Work to complete: Reproduce the records below in full and without edits, omitting images.
++++++++
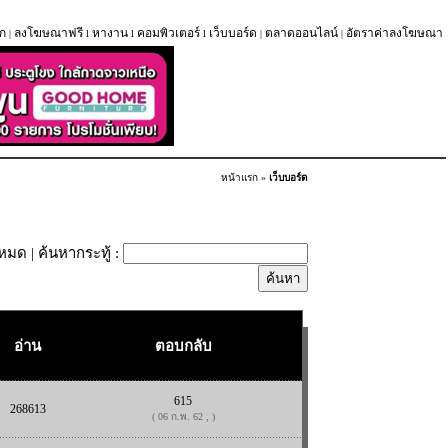
ก
ลงโฆษณาฟรี
หางาน
คอมพิวเตอร์
เว็บบอร์ด
ตลาดออนไลน์
อัตราค่าลงโฆษณา
|
l
l
l
|
|
หน้าแรก
»
เว็บบอร์ด
้งหมด
| ค้นหากระทู้ :
อ่าน
ตอบกลับ
615
268613
( 06 ก.พ. 62 , )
++++++++
Response:
ก
ลงโฆษณาฟรี
หางาน
คอมพิวเตอร์
เว็บบอร์ด
ตลาดออนไลน์
อัตราค่าลงโฆษณา
|
l
l
l
|
|
หน้าแรก
»
เว็บบอร์ด
้งหมด
| ค้นหากระทู้ :
อ่าน
ตอบกลับ
615
268613
( 06 ก.พ. 62 , )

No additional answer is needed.